--- INPUT FOR THIS TASK Enclosed Below ---

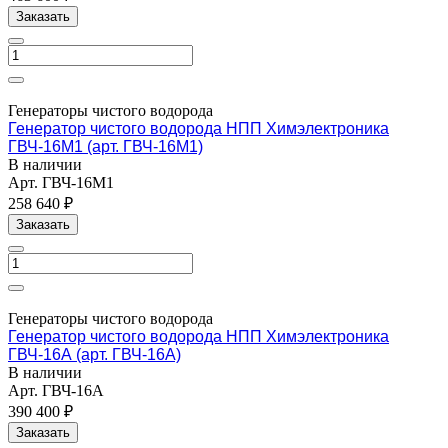
Заказать
Генераторы чистого водорода
Генератор чистого водорода НПП Химэлектроника
ГВЧ-16М1 (арт. ГВЧ-16М1)
В наличии
Арт.
ГВЧ-16М1
258 640 ₽
Заказать
Генераторы чистого водорода
Генератор чистого водорода НПП Химэлектроника
ГВЧ-16А (арт. ГВЧ-16А)
В наличии
Арт.
ГВЧ-16А
390 400 ₽
Заказать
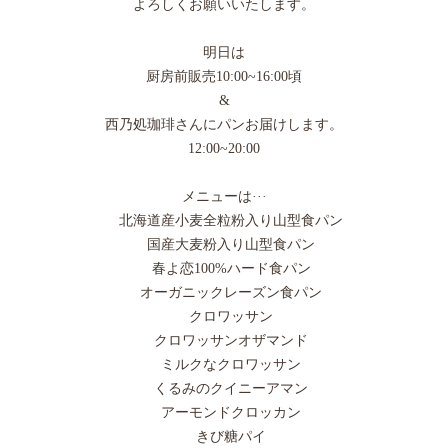
よろしくお願いいたします。
明日は
厨房前販売10:00~16:00頃
&
西乃処珈琲さんにパンお届けします。
12:00~20:00
メニューは···
北海道産小麦全粒粉入り山型食パン
国産大麦粉入り山型食パン
春よ恋100%ハード食パン
オーガニックレーズン食パン
クロワッサン
クロワッサンオザマンド
ミルクなクロワッサン
くるみのクイニーアマン
アーモンドクロッカン
きび糖パイ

--- End of Enclosed INPUT FOR THIS TASK ---

== AIM OF THE EXERCISE ==
Exactly as they appear above, write out all the entries, without pictures.

== ANSWER AREA ==
Заказать
Генераторы чистого водорода
Генератор чистого водорода НПП Химэлектроника
ГВЧ-16М1 (арт. ГВЧ-16М1)
В наличии
Арт.
ГВЧ-16М1
258 640 ₽
Заказать
Генераторы чистого водорода
Генератор чистого водорода НПП Химэлектроника
ГВЧ-16А (арт. ГВЧ-16А)
В наличии
Арт.
ГВЧ-16А
390 400 ₽
Заказать
よろしくお願いいたします。
明日は
厨房前販売10:00~16:00頃
&
西乃処珈琲さんにパンお届けします。
12:00~20:00
メニューは···
北海道産小麦全粒粉入り山型食パン
国産大麦粉入り山型食パン
春よ恋100%ハード食パン
オーガニックレーズン食パン
クロワッサン
クロワッサンオザマンド
ミルクなクロワッサン
くるみのクイニーアマン
アーモンドクロッカン
きび糖パイ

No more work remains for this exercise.